Working Stiff: Casimir (Runaway Billionaires #1) (31 page)

Heat filled Rox’s head. “I assure you, we Southern girls can hold our liquor as well as any effete Eurotrash.”

“Did you hear that, Caz?” Arthur backhanded Cash on his arm. “We’re Eurotrash.”

“You
are,” Cash muttered. “Rox, I don’t think—”

Rox continued, getting louder, “We Southerners are bottle-fed Maker’s Mark until we’re weaned onto Jim Beam Devil’s Cut. I assure you, I am up to whatever ruckus you boys
think
you can get up to.”

Arthur smiled a slow, devilish grin. “Then it’s settled. We’ll all go. I’ll have the pilot ready the plane.”

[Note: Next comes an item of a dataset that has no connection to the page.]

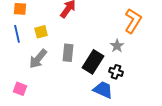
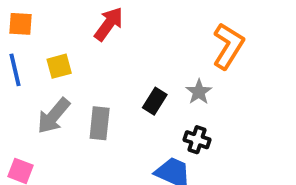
gray rectangle: (68, 53) -> (100, 123), moved
black rectangle: (93, 62) -> (155, 101), moved, size x0.6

“We’re not staying all night,” Rox said, her voice firm. “We’re staying for three hours and flying home at midnight. You boys are barely paper-trained. Can’t have you running around a strange city all hours of the night.”

Arthur’s malevolent grin hadn’t changed. “I’ll ask Wulf to send a car to the airport to expedite our trip.”

WHAT KIND OF CLUB

Rox drove them all to the airport to get on—and she still had a hard time wrapping her head around
this
—Arthur’s private plane.

When they were walking out of the restaurant, Rox managed to get Cash alone outside the door for a moment while Arthur and Maxence bickered like only old school friends can: every comment was a barb pointed at painful childhood traumas.

She stood outside the door and checked, but the other two guys were far back. Cash wove his arm around her waist.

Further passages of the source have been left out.